Psalm 115
Met de woorden dat de eer aan God toekomt en niet aan de mens opent deze psalm en daarna komt de dichter meteen tot zijn punt: het verschil tussen de God van Israël en de goden van de omringende volken. Op de vraag van hen waar zijn God is, antwoord hij: ‘Onze God werkt in de hemel en hij kan doen wat hij wil’. Daarna betoogt hij op lachwekkende wijze wat hun goden voorstellen (4-7). Beelden van zilver en goud gemaakt door mensen, die in een tempel staan en niets kunnen, niet horen, zien en praten. Ze kunnen hun handen en voeten niet gebruiken. Deze spottende toon, de onmacht van de goden, wordt op meer plaatsen in de bijbel vermeld; o.a. in psalm 135, Jesaja 44 en Jeremia 10. De psalmist sluit af met de stelling dat zij (de volken die deze goden aanbidden en vertrouwen) ook niets voorstellen.
De verzen 9 – 15 staan in het teken van Gods trouw en bescherming voor Israël. Tot drie maal toe klinken de woorden: ‘Hun hulp en hun schild is Hij’. De derde keer kan een groter geheel omvatten en dus ook voor ons. Daar staat: ‘al wie de HEER vrezen en hem vertrouwen kunnen rekenen op zijn bescherming.
Dan volgt drie keer de uitspraak dat God zijn volk zal zegenen en opnieuw is de derde keer de zegen voor allen die hem vrezen. De zegen is niet alleen voor het huidige geslacht maar ook voor de kinderen.
In de gebruikte vertalingen staat voor de verzen 9-11 dat Israël, huis van Aäron en allen op God kunnen vertrouwen. De Naardense Bijbel noemt hier het woord ‘weten’, wat in mijn optiek veel sterker overkomt, maar iets suggereert wat je niet kunt weten. Je kunt er alleen op vertrouwen dat God je beschermt.

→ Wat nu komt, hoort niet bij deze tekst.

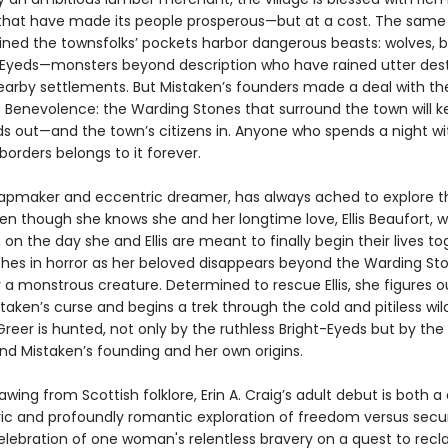
that have made its people prosperous—but at a cost. The sam
lined the townsfolks’ pockets harbor dangerous beasts: wolves, b
-Eyeds—monsters beyond description who have rained utter des
arby settlements. But Mistaken’s founders made a deal with th
 Benevolence: the Warding Stones that surround the town will k
ds out—and the town’s citizens in. Anyone who spends a night wi
borders belongs to it forever.
apmaker and eccentric dreamer, has always ached to explore t
en though she knows she and her longtime love, Ellis Beaufort, wi
il, on the day she and Ellis are meant to finally begin their lives to
hes in horror as her beloved disappears beyond the Warding Sto
 a monstrous creature. Determined to rescue Ellis, she figures o
taken’s curse and begins a trek through the cold and pitiless wil
Greer is hunted, not only by the ruthless Bright-Eyeds but by the
ind Mistaken’s founding and her own origins.
rawing from Scottish folklore, Erin A. Craig’s adult debut is both a
c and profoundly romantic exploration of freedom versus secur
elebration of one woman's relentless bravery on a quest to recl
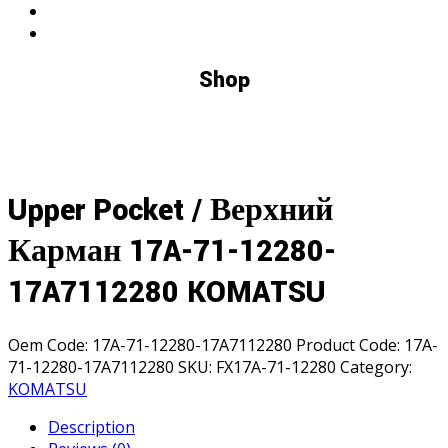
Shop
Upper Pocket / Верхний
Карман 17A-71-12280-
17A7112280 KOMATSU
Oem Code:
17A-71-12280-17A7112280
Product Code:
17A-
71-12280-17A7112280
SKU:
FX17A-71-12280
Category:
KOMATSU
Description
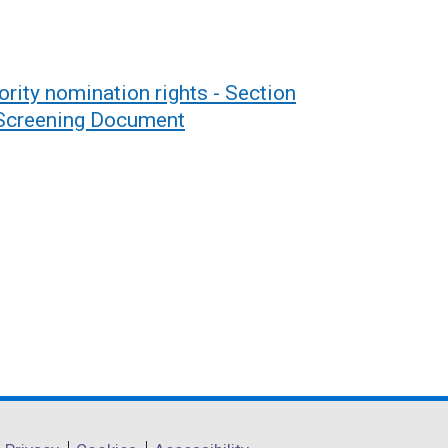
rity nomination rights - Section
 Screening Document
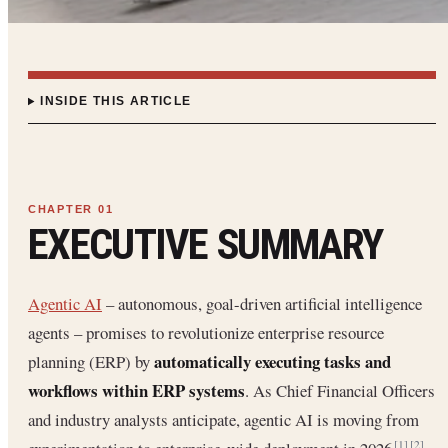
INSIDE THIS ARTICLE
EXECUTIVE SUMMARY
Agentic AI
– autonomous, goal-driven artificial intelligence
agents – promises to revolutionize enterprise resource
automatically executing tasks and
planning (ERP) by
workflows within ERP systems
. As Chief Financial Officers
and industry analysts anticipate, agentic AI is moving from
[1]
[2]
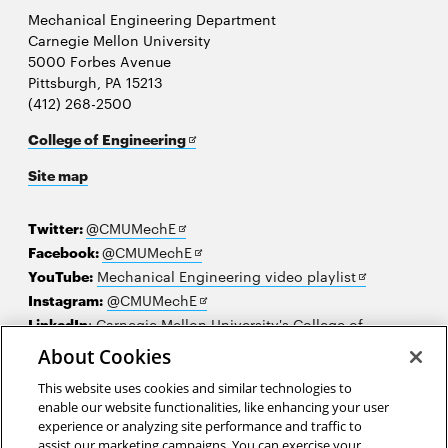
Mechanical Engineering Department
Carnegie Mellon University
5000 Forbes Avenue
Pittsburgh, PA 15213
(412) 268-2500
Opens
College of Engineering
in
Site map
new
window
Opens
Twitter:
@CMUMechE
in
Opens
Facebook:
@CMUMechE
new
in
Opens
YouTube:
Mechanical Engineering video playlist
window
new
Opens
in
Instagram:
@CMUMechE
window
in
new
LinkedIn
:
Carnegie Mellon University's College of
Opens
new
window
Engineering
About Cookies
in
window
This website uses cookies and similar technologies to
new
2026 Carnegie Mellon University /
Legal
enable our website functionalities, like enhancing your user
window
experience or analyzing site performance and traffic to
assist our marketing campaigns. You can exercise your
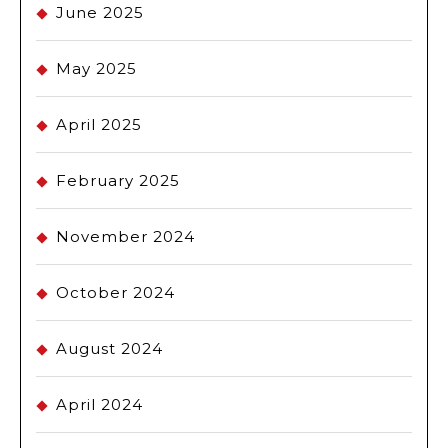
June 2025
May 2025
April 2025
February 2025
November 2024
October 2024
August 2024
April 2024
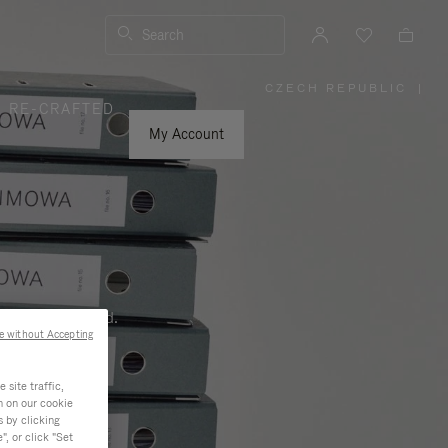
Search
CZECH REPUBLIC
|
,
RE-CRAFTED
PLEASE
SELECT
YOUR
My Account
COUNTRY
/
REGION
ness, and beyond.
e without Accepting
site traffic,
n on our cookie
s by clicking
, or click "Set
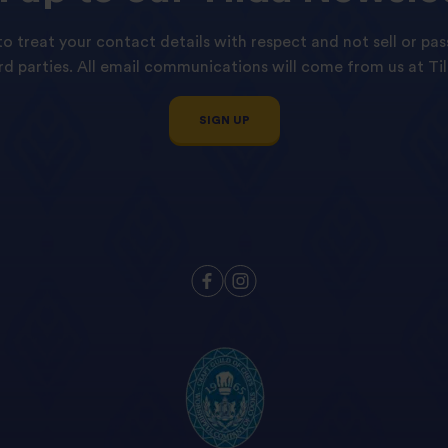
o treat your contact details with respect and not sell or pas
ird parties. All email communications will come from us at Til
SIGN UP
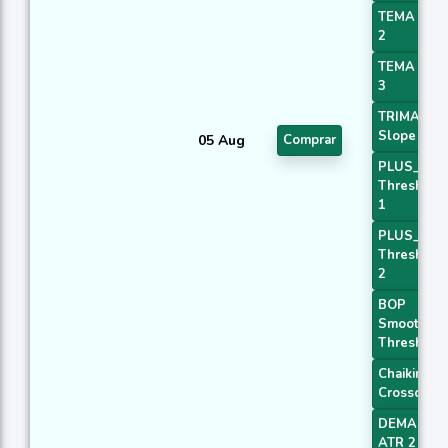
TEMA Pric
2
TEMA Pric
3
TRIMA
Slope 1
05 Aug
Comprar
PLUS_DI
Threshold
1
PLUS_DI
Threshold
2
BOP
Smoothed
Threshold
Chaikin AD
Crossover
DEMA with
ATR 2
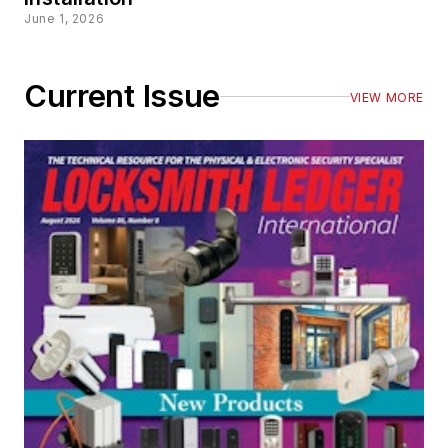
June 1, 2026
Current Issue
VIEW MORE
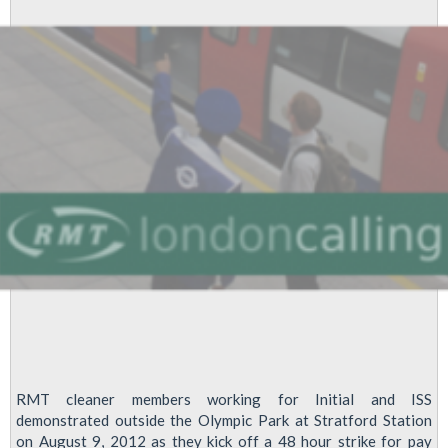
Recognition
At
Emcor
On
LU
RMT cleaner members working for Initial and ISS
demonstrated outside the Olympic Park at Stratford Station
on August 9, 2012 as they kick off a 48 hour strike for pay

Na al deze mooie woorden over Gods trouw en bescherming drukt de psalmist nog even het verschil uit tussen God en de mensen. De hemel behoort aan God en hij heeft de aarde aan de mensen gegeven (16).Vervolgens wordt gezegd dat de doden God niet meer kunnen prijzen, want zij zijn in stilte afgedaald (17). In de Schrift wordt meermalen hiervan in de psalmen gesproken: 6:6, 30:10 en 88:11-13. Ook Jesaja noemt dit 38:18. De gedachte in Israël was dat de doden naar een plaats gingen van verlatenheid en somberheid. Vandaar dat juist de nadruk wordt gelegd op de levenden; zij zijn het die de Heer prijzen (18).
De psalm wordt afgesloten met de lofprijzing ‘Eer aan de Heer’ een liturgisch element dat kenmerkend is voor de lofpsalmen (113-118).